Dataset entries
▶
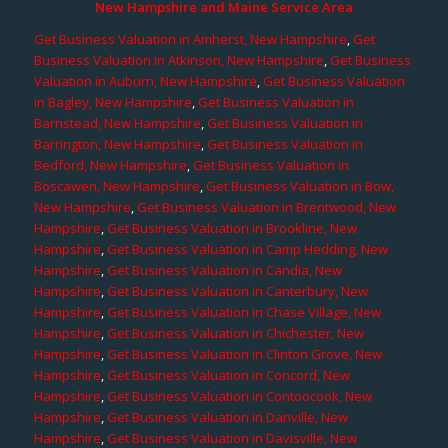
New Hampshire and Maine Service Area
Get Business Valuation in Amherst, New Hampshire
,
Get
Business Valuation in Atkinson, New Hampshire
,
Get Business
Valuation in Auburn, New Hampshire
,
Get Business Valuation
in Bagley, New Hampshire
,
Get Business Valuation in
Barnstead, New Hampshire
,
Get Business Valuation in
Barrington, New Hampshire
,
Get Business Valuation in
Bedford, New Hampshire
,
Get Business Valuation in
Boscawen, New Hampshire
,
Get Business Valuation in Bow,
New Hampshire
,
Get Business Valuation in Brentwood, New
Hampshire
,
Get Business Valuation in Brookline, New
Hampshire
,
Get Business Valuation in Camp Hedding, New
Hampshire
,
Get Business Valuation in Candia, New
Hampshire
,
Get Business Valuation in Canterbury, New
Hampshire
,
Get Business Valuation in Chase Village, New
Hampshire
,
Get Business Valuation in Chichester, New
Hampshire
,
Get Business Valuation in Clinton Grove, New
Hampshire
,
Get Business Valuation in Concord, New
Hampshire
,
Get Business Valuation in Contoocook, New
Hampshire
,
Get Business Valuation in Danville, New
Hampshire
,
Get Business Valuation in Davisville, New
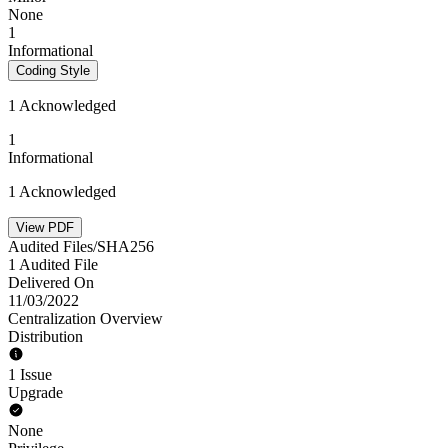
None
1
Informational
Coding Style
1 Acknowledged
1
Informational
1 Acknowledged
View PDF
Audited Files/SHA256
1 Audited File
Delivered On
11/03/2022
Centralization Overview
Distribution
1 Issue
Upgrade
None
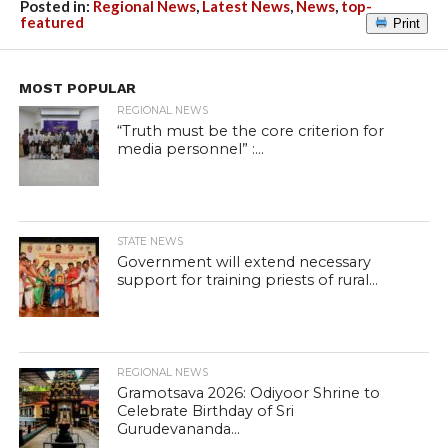
Posted in:
Regional News
,
Latest News
,
News
,
top-
featured
Print
MOST POPULAR
REGIONAL NEWS
“Truth must be the core criterion for
media personnel” :...
STATE NEWS
Government will extend necessary
support for training priests of rural...
REGIONAL NEWS
Gramotsava 2026: Odiyoor Shrine to
Celebrate Birthday of Sri
Gurudevananda...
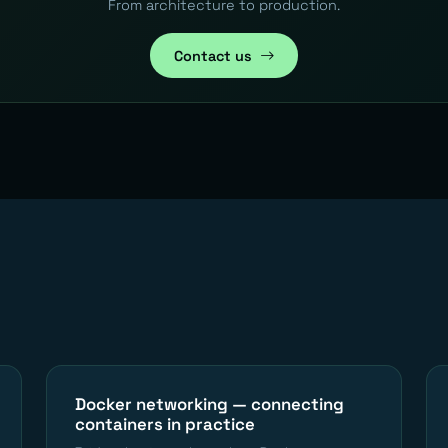
From architecture to production.
Contact us
Docker networking — connecting
containers in practice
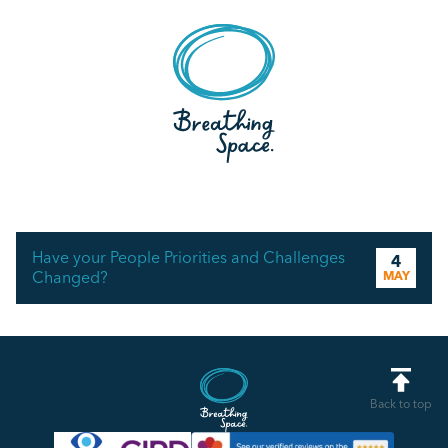
Have your People Priorities and Challenges
4
Changed?
MAY
Back to top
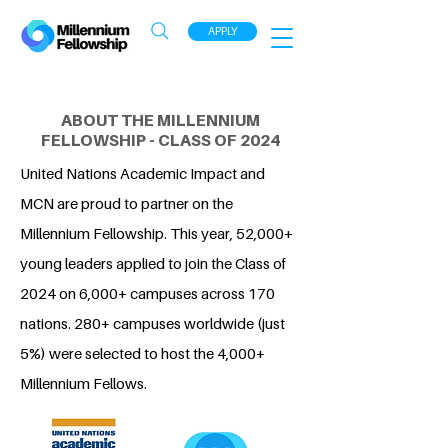
APPLY
ABOUT THE MILLENNIUM
FELLOWSHIP - CLASS OF 2024
United Nations Academic Impact and
MCN are proud to partner on the
Millennium Fellowship. This year, 52,000+
young leaders applied to join the Class of
2024 on 6,000+ campuses across 170
nations. 280+ campuses worldwide (just
5%) were selected to host the 4,000+
Millennium Fellows.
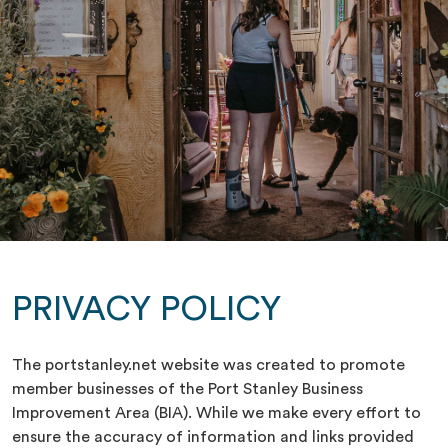
PRIVACY POLICY
The portstanley.net website was created to promote
member businesses of the Port Stanley Business
Improvement Area (BIA). While we make every effort to
ensure the accuracy of information and links provided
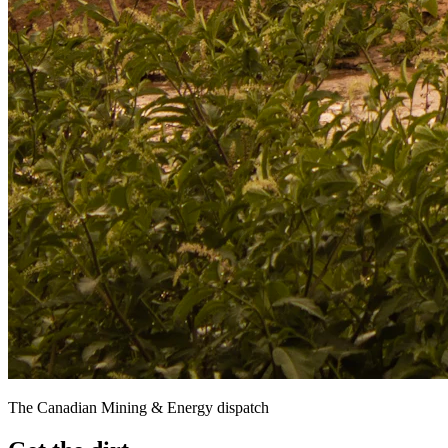
The Canadian Mining & Energy dispatch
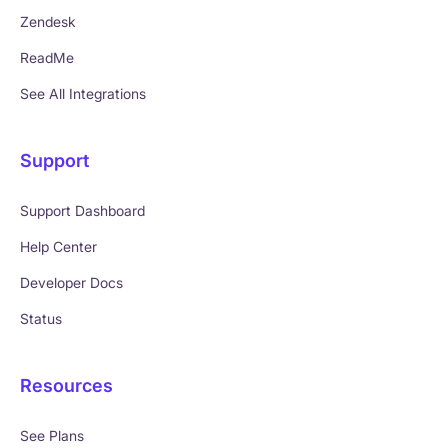
Zendesk
ReadMe
See All Integrations
Support
Support Dashboard
Help Center
Developer Docs
Status
Resources
See Plans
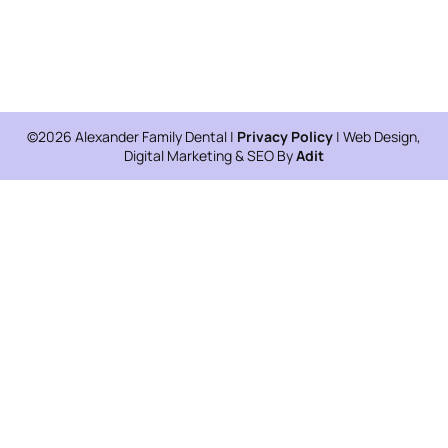
©2026 Alexander Family Dental |
Privacy Policy
| Web Design,
Digital Marketing & SEO By
Adit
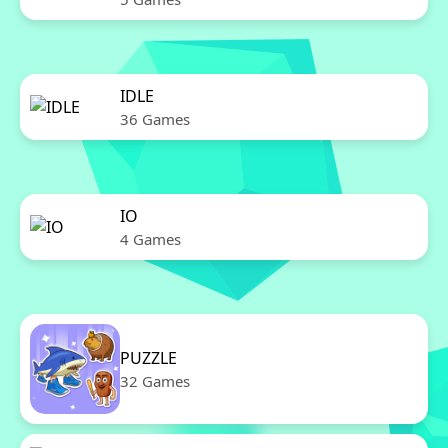
IDLE
36 Games
IO
4 Games
PUZZLE
32 Games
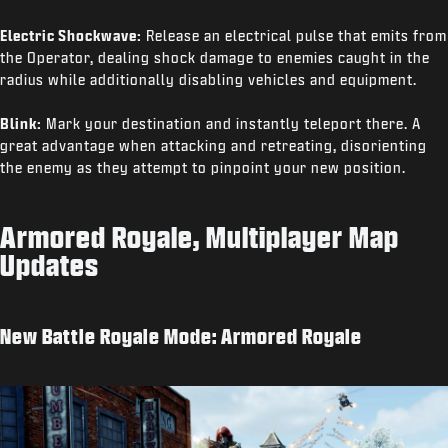
Electric Shockwave:
Release an electrical pulse that emits from
the Operator, dealing shock damage to enemies caught in the
radius while additionally disabling vehicles and equipment.
Blink:
Mark your destination and instantly teleport there. A
great advantage when attacking and retreating, disorienting
the enemy as they attempt to pinpoint your new position.
Armored Royale, Multiplayer Map
Updates
New Battle Royale Mode: Armored Royale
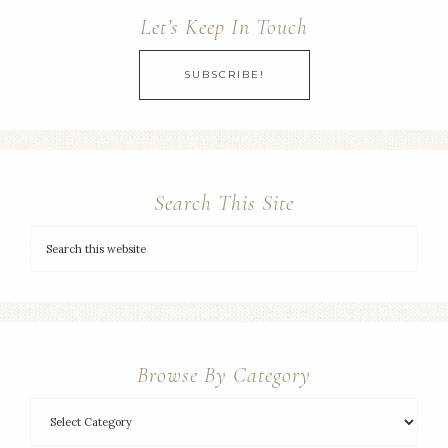
Let’s Keep In Touch
SUBSCRIBE!
Search This Site
Browse By Category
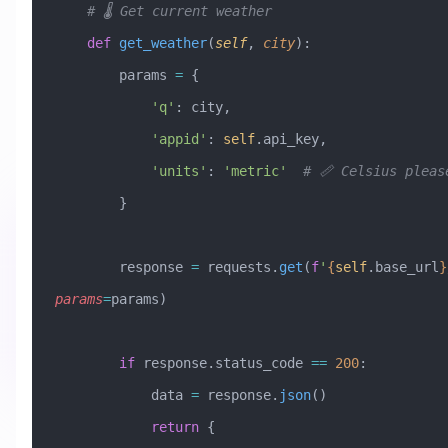
    # 🌡️ Get current weather
    def
 get_weather
(
self
,
 city
):
        params 
=
 {
            'q'
: city,
            'appid'
: 
self
.api_key,
            'units'
: 
'metric'
  # 📏 Celsius pleas
        }
        response 
=
 requests.
get
(
f
'
{
self
.base_url
}
params
=
params)
        if
 response.status_code 
==
 200
:
            data 
=
 response.
json
()
            return
 {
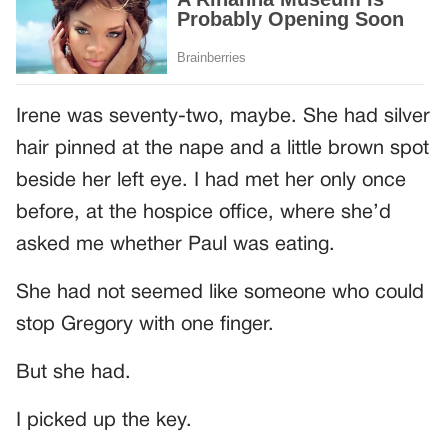
Irene was seventy-two, maybe. She had silver
hair pinned at the nape and a little brown spot
beside her left eye. I had met her only once
before, at the hospice office, where she’d
asked me whether Paul was eating.
She had not seemed like someone who could
stop Gregory with one finger.
But she had.
I picked up the key.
◀
» Your assignment
Answer with a single number, the count of lines in the data that contain "This".

» Exercise output
2